Pascal Dessaint

Le cadastre du ventre fécond de la ville

Dans les romans de Pascal Dessaint, ou plutôt les journaux d’un marcheur désenchanté dans la géométrie de la cité, affleure la présence obsessionnelle de ce monstre à peine apprivoisé qu’est la ville.

Cette ville porte en son flanc la blessure irrémédiable du 21 septembre 2001, celle de la bêtise et de la négligence humaine qui fit tant de traumatismes. On dirait que les « survivants » toulousains semblent en exil dans leur ville. AZF préfigure le cataclysme qui un jour rasera la terre, encore une fois par la connerie humaine.

Les personnages de Pascal Dessaint porteront cette blessure béante en eux, et l’auteur, dresse le cadastre des quartiers de roman en roman méticuleusement avec le scrupule d’un géomètre. Ce n’est certes pas pour nous donner à voir une exotique visite guidée de la ville, mais pour s’imprégner de la peau de cette ville, en débusquer les secrets inavouables, les coins encore hors du temps.

La « cruelle nature » au cœur des choses

Et montrer ainsi que même à quelques encablures du centre de la ville, la nature, ses ronces et ses mystères, « la cruelle nature » est là qui palpite et nous épie.

Et Félix Dutrey, le policier lui aussi en exil, est celui sur qui convergent les destinées improbables, les remugles inavoués des familles. Émile, son Mimile, au cœur d’un triptyque tricote sa déprime.

Les longues randonnées dans les Pyrénées, les dérives dans la ville tentaculaire se mélangent et sont celles de l’auteur qui dans le sac à dos de ses mots ne gardent que l’essentiel pour marcher et encore marcher.

Ce qui frappe dans la lecture de ses romans que l’ont dit « noirs », mais qui semblent plutôt se rapprocher des livres initiatiques de l’errance, c’est ce désespoir actif qui fait se mouvoir les êtres.

Pascal Dessaint aime glisser les détails incongrus, ainsi le médecin légiste Eusèbe ne parle qu’au travers de récits africains ou des citations de Réjean Ducharme auxquelles on pourrait ajouter celle-ci :

« Tu l’as dit Mamie, la vie il n’y a pas d’avenir là-dedans, il faut investir ailleurs » (Va savoir)

Les hennissements dans les couloirs du commissariat pour conjurer l’ennui.

Entre Jean-Claude Izzo et son Marseille du Vallon des Auffes, et Fred Vargas et ses traces paléontologiques, Pascal Dessaint trace une voie plus proche des road-movies américains. « Toulouse-Texas », plutôt que ville étale.

Les couleuvres et les vipères sont les compagnons de route même au cœur de la cité.
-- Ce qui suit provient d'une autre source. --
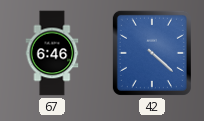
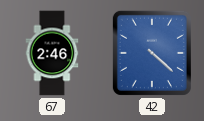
67: 6:46 -> 2:46
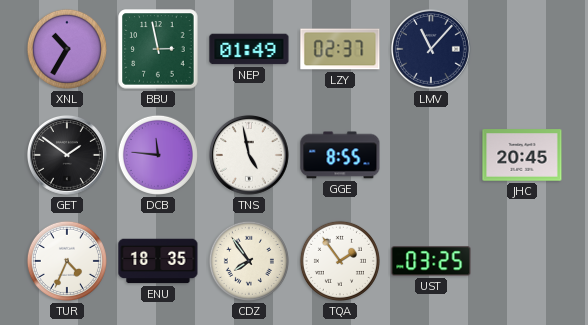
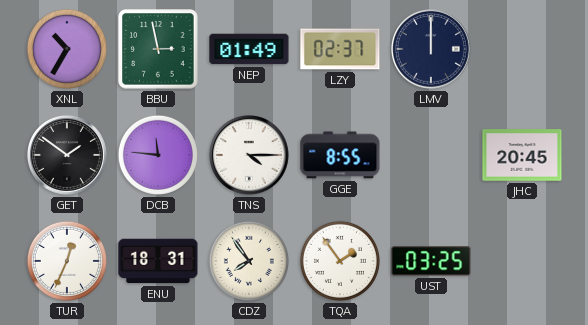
LMV: 11:07 -> 12:00
TNS: 4:58 -> 4:15
TUR: 4:34 -> 12:34
ENU: 18:35 -> 18:31
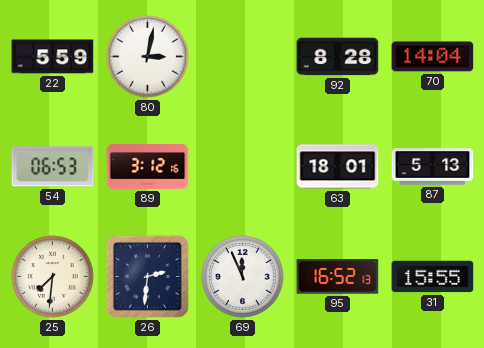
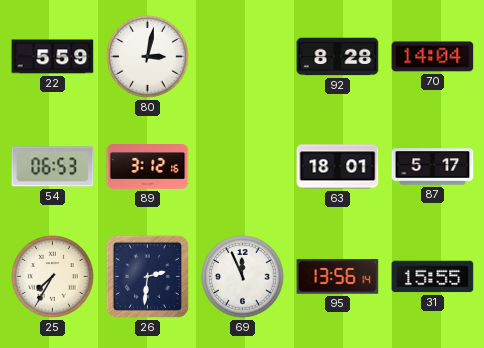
87: 5:13 -> 5:17
25: 7:31 -> 7:35
95: 16:52 -> 13:56
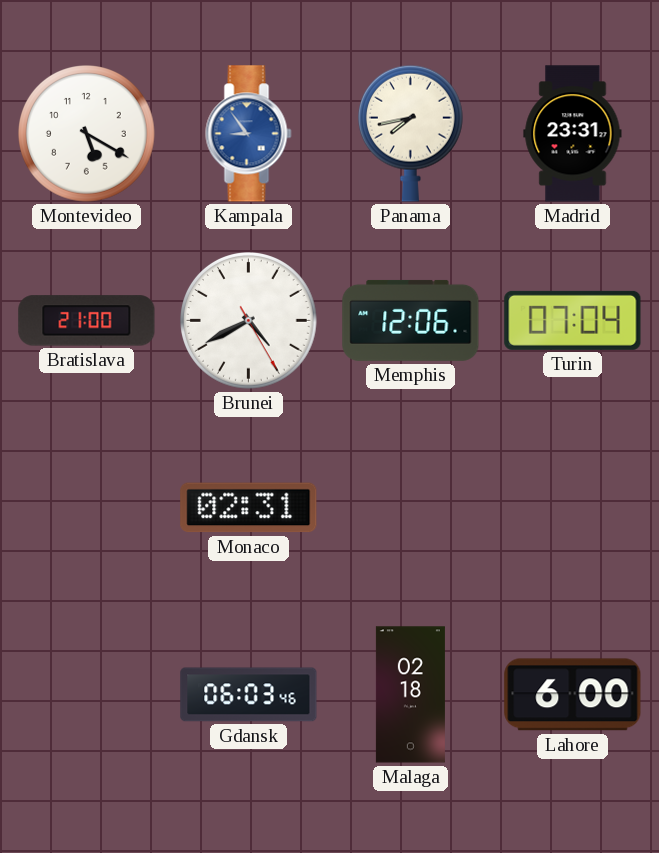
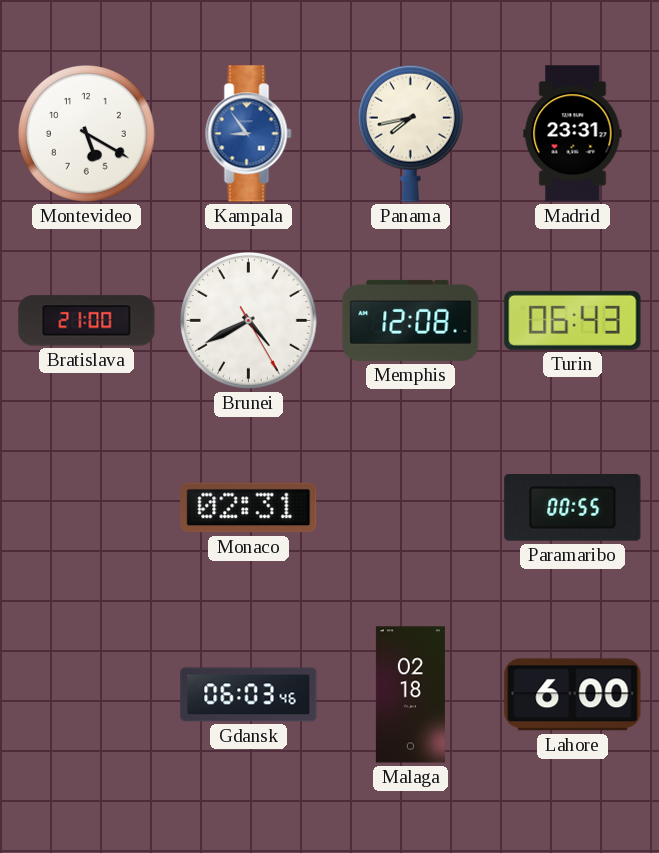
Memphis: 12:06 -> 12:08
Turin: 07:04 -> 06:43
Paramaribo: none -> 00:55
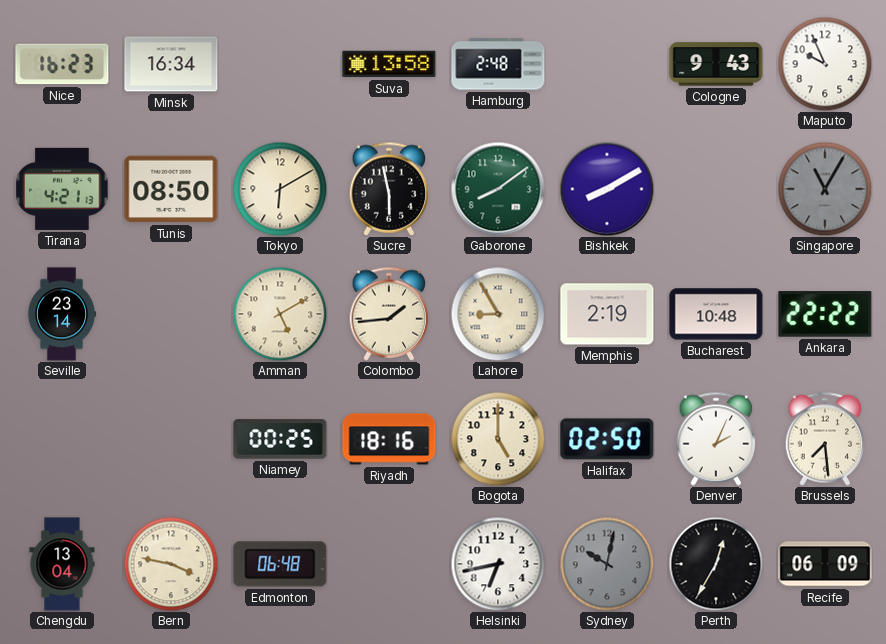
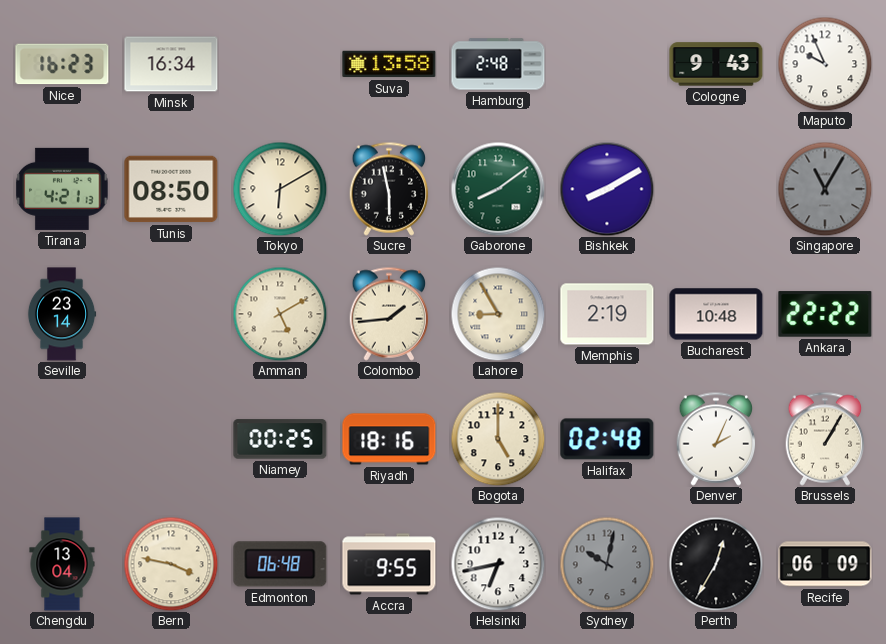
Halifax: 02:50 -> 02:48
Brussels: 7:29 -> 1:05
Accra: none -> 9:55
Les iguanes sont nos poupées de douleur.

La désespérance semble pousser sur les humains comme les fruits sur l’arbre.

Les objets du quotidien jonchent les plages du livre, renvoyés par les marées des solitudes. Des coins de campagnes comme du ciel bleu et « céruléen ». Céruléen comme les livres intenses et sombres posés contre le gris des jours.

Des appartements ou des péniches que l’on investit et que l’on déserte, des nuits à errer dans les rues, sans doute à noter sur un journal les drames potentiels derrière les pierres.

Des corps de femmes comme des feux de camps entre deux fuites.

L’arpenteur de la ville

Les bruits de la cité viennent battre contre les mots.

Sorte de Petit Poucet errant dans la forêt des rues, Pascal Dessaint balise sa marche de repères. Les lieux sont nommés, décrits avec leurs odeurs, leur poids. Du Bijou au Père Louis, de Saouzé-Loung au bar du Matin, sa tanière des Carmes, ces morceaux d’humanité et de pierre irriguent son œuvre, la collent au réel et aussi à sa disparition prochaine : « Les endroits naissent, meurent, ça bouge tout le temps »

Méthodiquement, avec la patience d’un entomologiste Pascal Dessaint injecte sa vie dans ses livres. Et les grandes virées nocturnes du jeudi soir sont sa chasse carnivore à la chair du hasard. Il l’appâte, il le piège, il le capture. De rencontres en rencontres, au bout des bières et des nuits, il écoute les humains. Pour comprendre ces morceaux d’humain qui flottent dans leur corps, il fallait soi-même avoir connu la pauvreté, le chômage, les petits boulots, les doutes, l’échec. Pascal Dessaint en avait fait ample moisson. Il sait alors aller vers ses frères. Il sait aussi le respect des plantes et de la diversité.

Toulousain depuis le début des années quatre-vingt, ce natif de Dunkerque, pratique l’art situationniste de la dérive au gré des signes symboliques du réel. Nadja d’André Breton est ici devenue la sœur des errants américains. Hubert Selby junior, John Fante, Richard Brautigan.... Il aime physiquement cette ville tout en masques.

Ce hasard approché est en fait la volonté de découvrir les sombres desseins de la ville et des hommes. « Tout le monde a un plan » nous dit Pascal Dessaint. Il tente de le percer à jour, de suivre ces prédestinations tragiques. Alors il se rend disponible à tous à tous les possibles. Il semble se jouer une sorte de jeu de l’oie du destin et tous les chemins, aussi tortueux soient-ils, finiront par converger vers lui.

Il traque les plaies de la ville, les traces désirantes des catastrophes. Ainsi émerge la présence de l’humain dans la cité. Elle est souvent triste.

Comment se parler encore ? Comment se sauver dans la beauté du Couserans ariégeois ? Comment aimer ? Comment tuer la haine ? Comment nous faire pardonner du mal que nous faisons à la nature ?

Et il tente d’écrire d’instinct, avec ses tripes et non pas avec les dictionnaires de la culture.

Reprenant souvent ses thèmes et ses personnages de roman en roman, Pascal Dessaint dit et redit la confusion des sentiments et la douleur d’aimer et de vivre, la torpeur qui nous cloue en nous-même dans nos habitudes rances.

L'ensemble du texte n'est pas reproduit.